Können Sie hier Beispiele nennen?
Kemmann:
Nehmen wir den Bereich der Umwelttechnik: Ein konkretes Beispiel ist das Recycling von Lithium-Ionen-Batterien. Ein weiteres Exempel stammt mit Cellulosederivaten aus dem Bereich der chemischen Industrie – hier können wir nun über die komplette Prozesskette Lösungen anbieten.
Spies:
Auch im chemischen Recycling findet sich eine Reihe von Anwendungen, in denen filtriert und getrocknet werden muss. Hier tun sich momentan interessante Märkte auf, die es uns ermöglichen, komplett neue Verfahren anzubieten, beispielsweise für das Kunststoff-PET-Recycling. Gleiches gilt auch für die klassische Chemie und Feinchemie.
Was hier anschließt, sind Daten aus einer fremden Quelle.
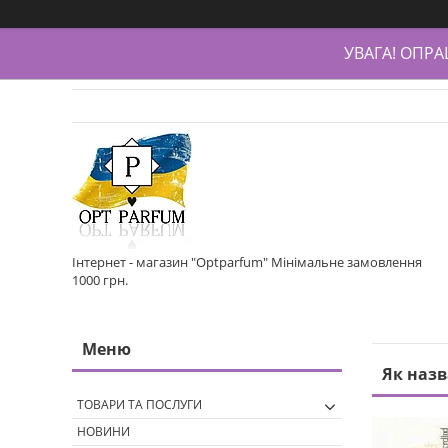
УВАГА! ОПР
Інтернет - магазин "Optparfum" Мінімальне замовлення
1000 грн.
Як назв
ТОВАРИ ТА ПОСЛУГИ
НОВИНИ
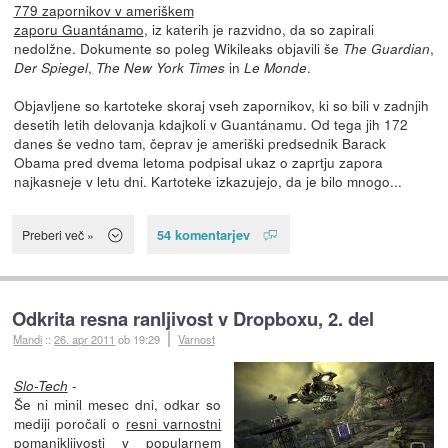
779 zapornikov v ameriškem
zaporu Guantánamo
, iz katerih je razvidno, da so zapirali
nedolžne. Dokumente so poleg Wikileaks objavili še
,
The Guardian
,
in
.
Der Spiegel
The New York Times
Le Monde
Objavljene so kartoteke skoraj vseh zapornikov, ki so bili v zadnjih
desetih letih delovanja kdajkoli v Guantánamu. Od tega jih 172
danes še vedno tam, čeprav je ameriški predsednik Barack
Obama pred dvema letoma podpisal ukaz o zaprtju zapora
najkasneje v letu dni. Kartoteke izkazujejo, da je bilo mnogo...
54 komentarjev
Preberi več »
Odkrita resna ranljivost v Dropboxu, 2. del
Mandi
::
26. apr 2011
ob 19:29
Varnost
-
Slo-Tech
Še ni minil mesec dni, odkar so
mediji poročali o
resni varnostni
pomanjkljivosti
v popularnem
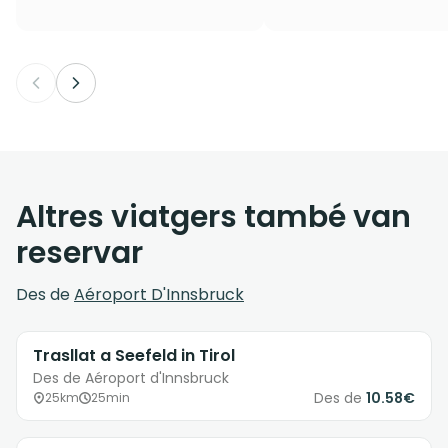
Altres viatgers també van
reservar
Des de
Aéroport D'Innsbruck
Trasllat a Seefeld in Tirol
Des de Aéroport d'Innsbruck
Des de
10.58€
25km
25min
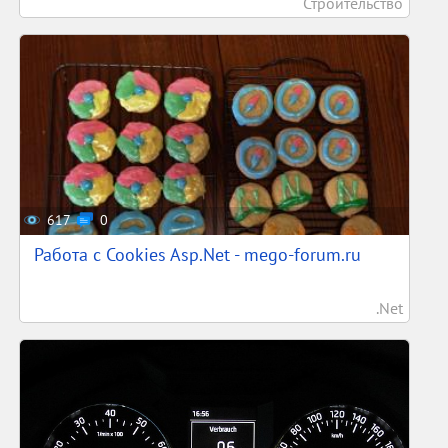
Строительство
617
0
Работа с Cookies Asp.Net - mego-forum.ru
.Net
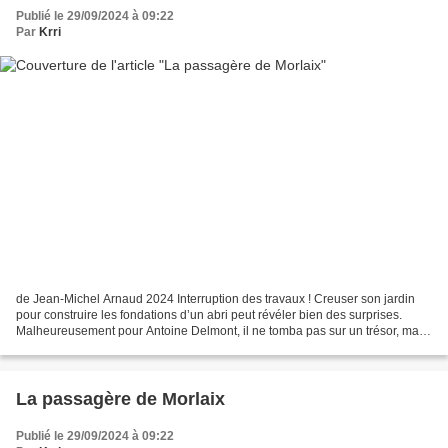
Publié le 29/09/2024 à 09:22
Par
Krri
de Jean-Michel Arnaud 2024 Interruption des travaux ! Creuser son jardin
pour construire les fondations d’un abri peut révéler bien des surprises.
Malheureusement pour Antoine Delmont, il ne tomba pas sur un trésor, mais
sur un cadavre à l’identité inconnu,...
La passagère de Morlaix
Publié le 29/09/2024 à 09:22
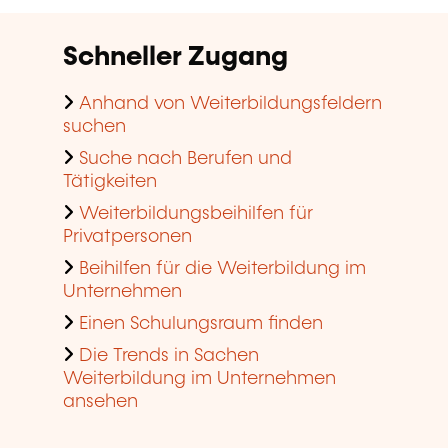
Schneller Zugang
Anhand von Weiterbildungsfeldern
suchen
Suche nach Berufen und
Tätigkeiten
Weiterbildungsbeihilfen für
Privatpersonen
Beihilfen für die Weiterbildung im
Unternehmen
Einen Schulungsraum finden
Die Trends in Sachen
Weiterbildung im Unternehmen
ansehen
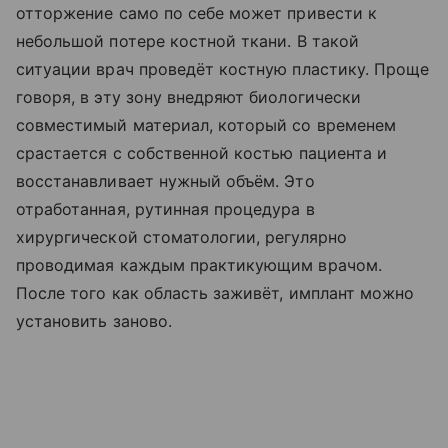
отторжение само по себе может привести к
небольшой потере костной ткани. В такой
ситуации врач проведёт костную пластику. Проще
говоря, в эту зону внедряют биологически
совместимый материал, который со временем
срастается с собственной костью пациента и
восстанавливает нужный объём. Это
отработанная, рутинная процедура в
хирургической стоматологии, регулярно
проводимая каждым практикующим врачом.
После того как область заживёт, имплант можно
установить заново.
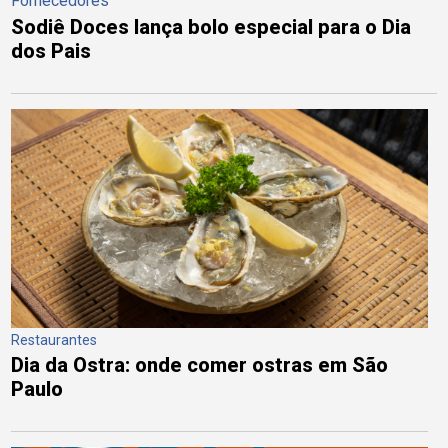
Fornecedores
Sodiê Doces lança bolo especial para o Dia
dos Pais
Restaurantes
Dia da Ostra: onde comer ostras em São
Paulo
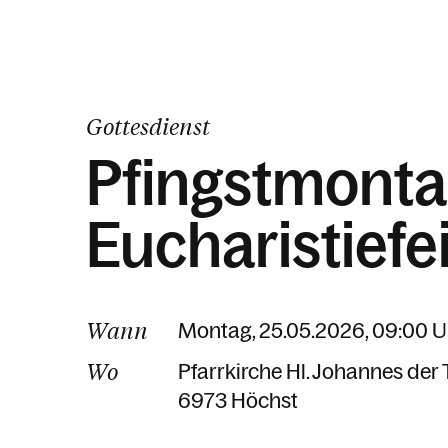
Gottesdienst
Pfingstmonta
Eucharistiefe
Wann
Montag, 25.05.2026, 09:00 U
Wo
Pfarrkirche Hl. Johannes der 
6973 Höchst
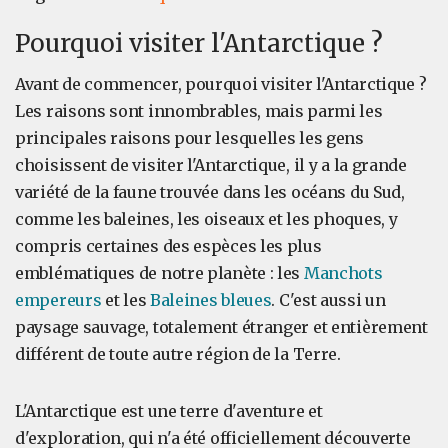
Pourquoi visiter l'Antarctique ?
Avant de commencer, pourquoi visiter l'Antarctique ?
Les raisons sont innombrables, mais parmi les
principales raisons pour lesquelles les gens
choisissent de visiter l'Antarctique, il y a la grande
variété de la faune trouvée dans les océans du Sud,
comme les baleines, les oiseaux et les phoques, y
compris certaines des espèces les plus
emblématiques de notre planète : les
Manchots
empereurs
et les
Baleines bleues
. C'est aussi un
paysage sauvage, totalement étranger et entièrement
différent de toute autre région de la Terre.
L'Antarctique est une terre d'aventure et
d'exploration, qui n'a été officiellement découverte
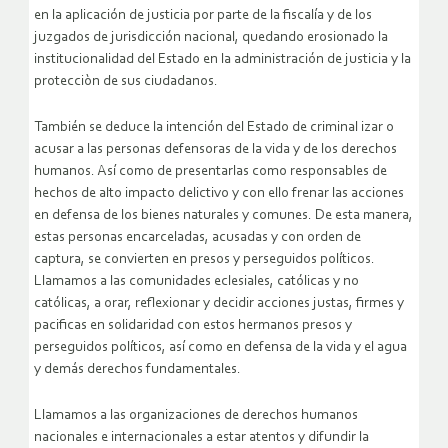
en la aplicación de justicia por parte de la fiscalía y de los
juzgados de jurisdicción nacional, quedando erosionado la
institucionalidad del Estado en la administración de justicia y la
protecciòn de sus ciudadanos.
También se deduce la intención del Estado de criminal izar o
acusar a las personas defensoras de la vida y de los derechos
humanos. Así como de presentarlas como responsables de
hechos de alto impacto delictivo y con ello frenar las acciones
en defensa de los bienes naturales y comunes. De esta manera,
estas personas encarceladas, acusadas y con orden de
captura, se convierten en presos y perseguidos políticos.
Llamamos a las comunidades eclesiales, católicas y no
católicas, a orar, reflexionar y decidir acciones justas, firmes y
pacificas en solidaridad con estos hermanos presos y
perseguidos políticos, así como en defensa de la vida y el agua
y demás derechos fundamentales.
Llamamos a las organizaciones de derechos humanos
nacionales e internacionales a estar atentos y difundir la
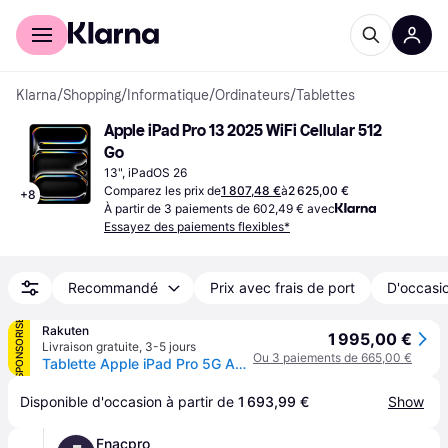
Acheter avec Klarna
Espace entreprises
Klarna
/
Shopping
/
Informatique
/
Ordinateurs
/
Tablettes
Apple iPad Pro 13 2025 WiFi Cellular 512 
Go
13", iPadOS 26
Comparez les prix de
1 807,48 €
à
2 625,00 €
+
8
À partir de 3 paiements de 602,49 € avec
Essayez des paiements flexibles*
Recommandé
Prix avec frais de port
D'occasio
SPONSORISÉ
Rakuten
1 995,00 €
Livraison gratuite
,
3-5 jours
Ou 3 paiements de 665,00 €
Tablette Apple iPad Pro 5G Apple M5 (2025) 512 Go 13 pouces 12 Go RAM Wi-Fi + Cellular Noir
Disponible d'occasion à partir de 
1 693,99 €
Show
Fnacpro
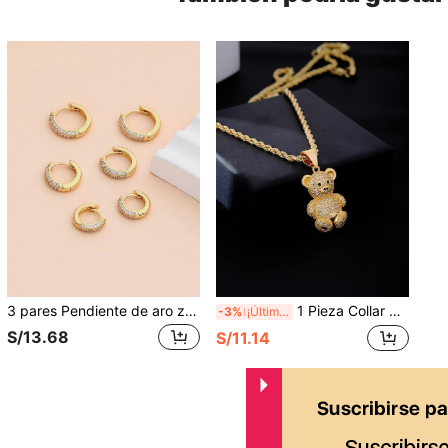
3 pares Pendiente de aro zirconia cúbica
1 Pieza Collar Colgante Con Oso Dorado De Cobre De Moda Con Zirconia Cúbica
-3%
¡Últimos 2 días
S/13.68
S/11.14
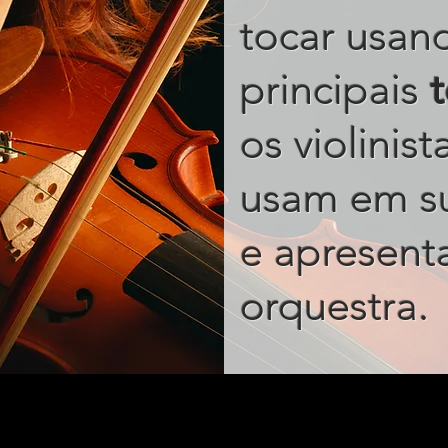
tocar usan
principais
os violinis
usam em s
e apresent
.
orquestra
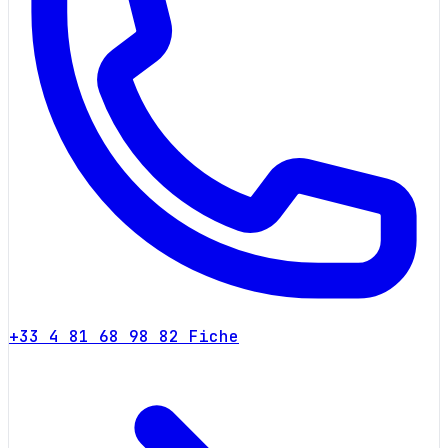
+33 4 81 68 98 82
Fiche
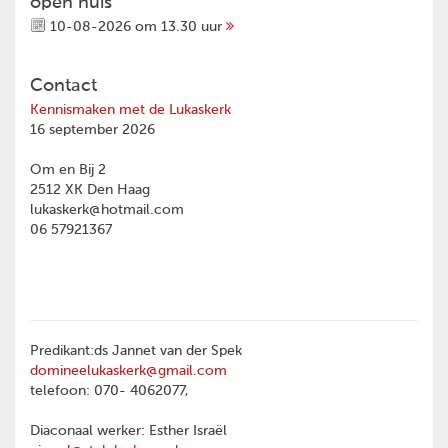
open huis
10-08-2026 om 13.30 uur
Contact
Kennismaken met de Lukaskerk
16 september 2026
Om en Bij 2
2512 XK Den Haag
lukaskerk@hotmail.com
06 57921367
Predikant:ds Jannet van der Spek
domineelukaskerk@gmail.com
telefoon: 070- 4062077,
Diaconaal werker: Esther Israël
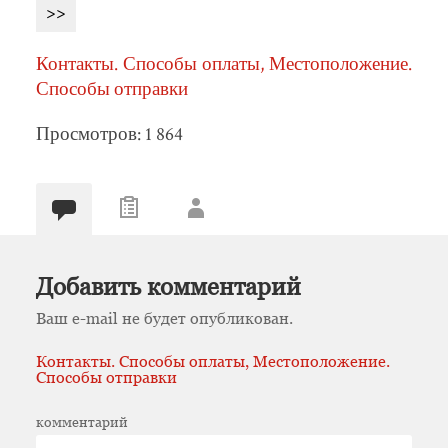
>>
Контакты. Способы оплаты, Местоположение.
Способы отправки
Просмотров: 1 864
Добавить комментарий
Ваш e-mail не будет опубликован.
Контакты. Способы оплаты, Местоположение.
Способы отправки
комментарий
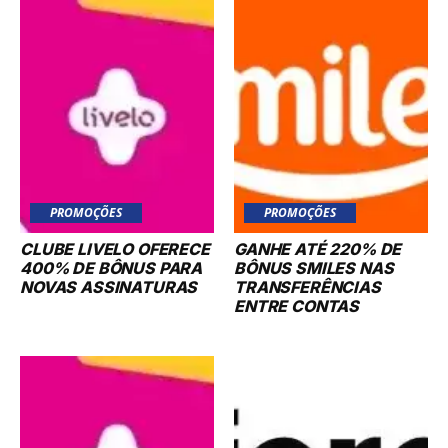
PROMOÇÕES
PROMOÇÕES
CLUBE LIVELO OFERECE
GANHE ATÉ 220% DE
400% DE BÔNUS PARA
BÔNUS SMILES NAS
NOVAS ASSINATURAS
TRANSFERÊNCIAS
ENTRE CONTAS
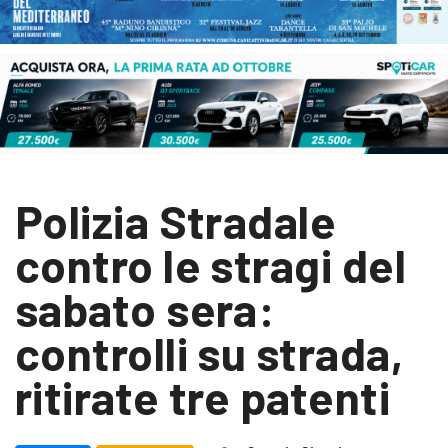
Polizia Stradale
contro le stragi del
sabato sera:
controlli su strada,
ritirate tre patenti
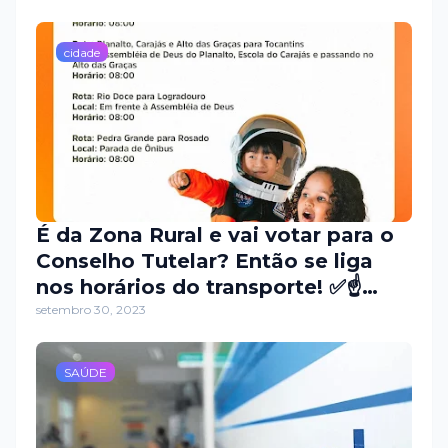
cidade
É da Zona Rural e vai votar para o
Conselho Tutelar? Então se liga
nos horários do transporte! ✅☝️
#ParaCegoVer Esse post contém
setembro 30, 2023
texto alternativo.
SAÚDE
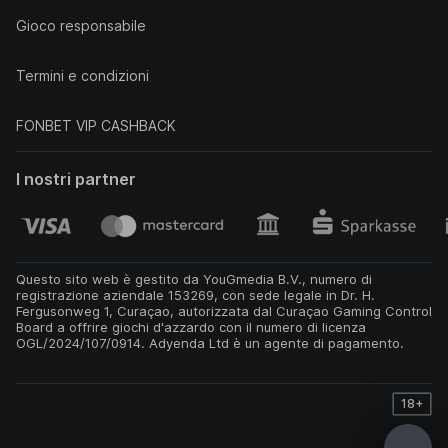
Gioco responsabile
Termini e condizioni
FONBET VIP CASHBACK
I nostri partner
Questo sito web è gestito da YouGmedia B.V., numero di
registrazione aziendale 153269, con sede legale in Dr. H.
Fergusonweg 1, Curaçao, autorizzata dal Curaçao Gaming Control
Board a offrire giochi d'azzardo con il numero di licenza
OGL/2024/107/0914. Adyenda Ltd è un agente di pagamento.
18+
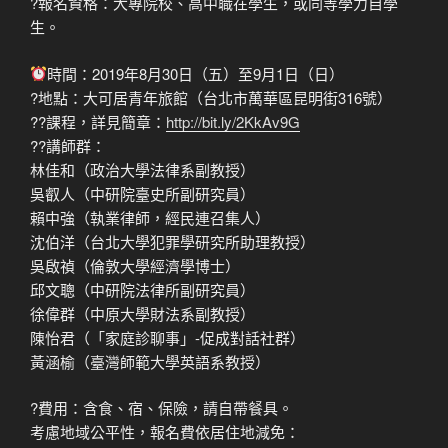
?報名資格：大專院校、高中職在學生，或同等學力自學
生。
時間：2019年8月30日（五）至9月1日（日）
?地點：大可居青年旅館（台北市萬華區昆明街316號）
?‍?課程，詳見簡章：
http://bit.ly/2KkAv9G
?‍?講師群：
林佳和（政治大學法律系副教授）
吳叡人（中研院臺史所副研究員）
賴中強（執業律師，經民連召集人）
沈伯洋（台北大學犯罪學研究所助理教授）
吳啟禎（倫敦大學經濟學博士）
邱文聰（中研院法律所副研究員）
徐偉群（中原大學財法系副教授）
陳怡君（「家庭診聊事」-促成對話社群）
黃涵榆（臺灣師範大學英語系教授）
?費用：含食、宿、保險，請自帶餐具。
考慮地域公平性，報名費依居住地減免：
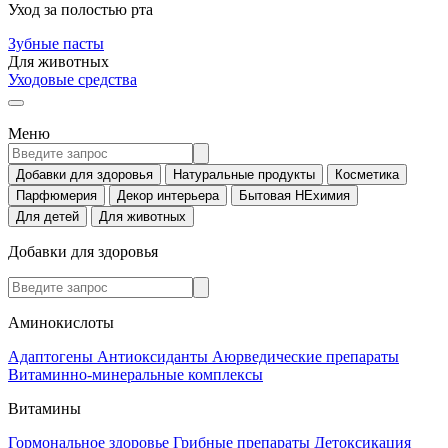
Уход за полостью рта
Зубные пасты
Для животных
Уходовые средства
Меню
Добавки для здоровья
Натуральные продукты
Косметика
Парфюмерия
Декор интерьера
Бытовая НЕхимия
Для детей
Для животных
Добавки для здоровья
Аминокислоты
Адаптогены
Антиоксиданты
Аюрведические препараты
Витаминно-минеральные комплексы
Витамины
Гормональное здоровье
Грибные препараты
Детоксикация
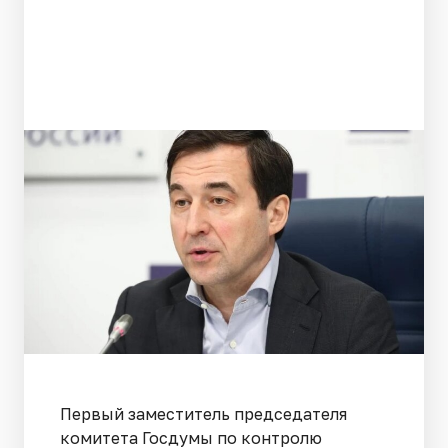
Первый заместитель председателя
комитета Госдумы по контролю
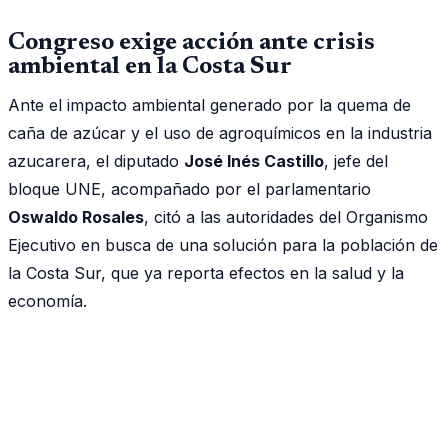
Congreso exige acción ante crisis
ambiental en la Costa Sur
Ante el impacto ambiental generado por la quema de
caña de azúcar y el uso de agroquímicos en la industria
azucarera, el diputado
José Inés Castillo
, jefe del
bloque UNE, acompañado por el parlamentario
Oswaldo Rosales
, citó a las autoridades del Organismo
Ejecutivo en busca de una solución para la población de
la Costa Sur, que ya reporta efectos en la salud y la
economía.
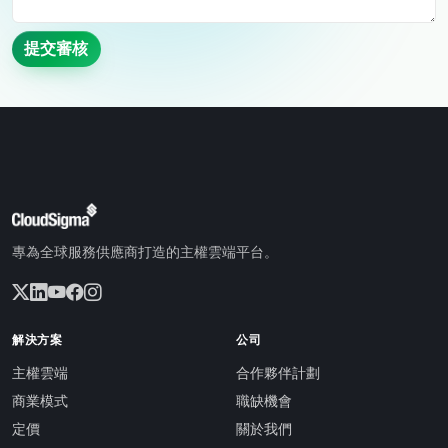
提交審核
專為全球服務供應商打造的主權雲端平台。
解決方案
公司
主權雲端
合作夥伴計劃
商業模式
職缺機會
定價
關於我們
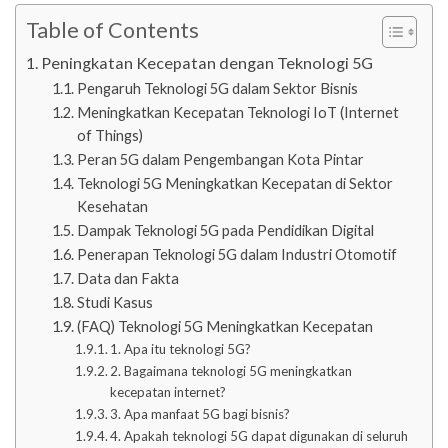
Table of Contents
Peningkatan Kecepatan dengan Teknologi 5G
Pengaruh Teknologi 5G dalam Sektor Bisnis
Meningkatkan Kecepatan Teknologi IoT (Internet
of Things)
Peran 5G dalam Pengembangan Kota Pintar
Teknologi 5G Meningkatkan Kecepatan di Sektor
Kesehatan
Dampak Teknologi 5G pada Pendidikan Digital
Penerapan Teknologi 5G dalam Industri Otomotif
Data dan Fakta
Studi Kasus
(FAQ) Teknologi 5G Meningkatkan Kecepatan
1. Apa itu teknologi 5G?
2. Bagaimana teknologi 5G meningkatkan
kecepatan internet?
3. Apa manfaat 5G bagi bisnis?
4. Apakah teknologi 5G dapat digunakan di seluruh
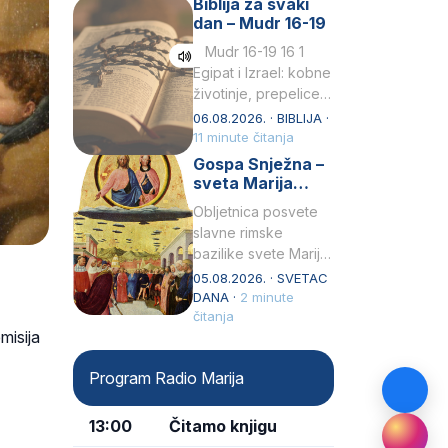
Biblija za svaki
Petar u svojoj
dan – Mudr 16-19
drugoj…
Mudr 16-19 16 1
Egipat i Izrael: kobne
životinje, prepelice
Zato bijahu
06.08.2026. · BIBLIJA ·
primjereno kažnjeni
11 minute čitanja
sličnim životinjamai
Gospa Snježna –
mučeni mnoštvom
sveta Marija
kukaca.2 A narod…
Velika, zaštitnica
Obljetnica posvete
rimske bazilike
slavne rimske
bazilike svete Marije
Velike (Santa Maria
05.08.2026. · SVETAC
Maggiore) u narodu
DANA ·
2 minute
se slavi kao Gospa
čitanja
emisija
Snježna. Ovaj naziv,
Sancta Maria…
Program Radio Marija
13:00
Čitamo knjigu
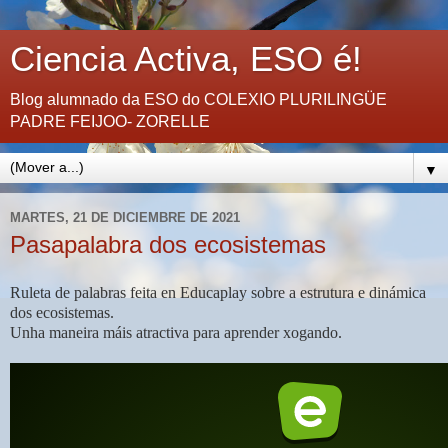
Ciencia Activa, ESO é!
Blog alumnado da ESO do COLEXIO PLURILINGÜE
PADRE FEIJOO- ZORELLE
▼
MARTES, 21 DE DICIEMBRE DE 2021
Pasapalabra dos ecosistemas
Ruleta de palabras feita en Educaplay sobre a estrutura e dinámica
dos ecosistemas.
Unha maneira máis atractiva para aprender xogando.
Wie differenziert sich BHS-Sonthofen vom Wettbewerb?
Kemmann:
Wir unterscheiden uns im Wesentlichen in zwei Punkten von unseren großen Wettbewerbern. Die meisten sind zwar breit aufgestellt, wirkliche Expertise und eine führende Marktposition haben sie aber zumeist doch nur in einem bestimmten Segment. Hier gibt es beispielsweise sehr starke und integrierte Anbieter für Prozesslösungen im Bereich Lebensmittel oder auch im Bereich des kommunalen Abwassers. Unser Anspruch hingegen ist: Im Geschäftsbereich Process Technology wollen wir für die chemische Industrie der führende Anbieter für verfahrenstechnische Lösungen sein. Das zweite Unterscheidungskriterium betrifft die Integration von getätigten Akquisitionen. Einige Unternehmen haben zwar viele Firmen mit unterschiedlichen Technologien aufgekauft, schaffen es aber nicht, sie zu einer Einheit zu integrieren. So sind einfach nur Anbieter mit einer breiten Produktpalette entstanden, ohne dass dem Kunden eine tiefere Verfahrenskompetenz geboten wird – unser Anspruch ist hier genau gegenteilig.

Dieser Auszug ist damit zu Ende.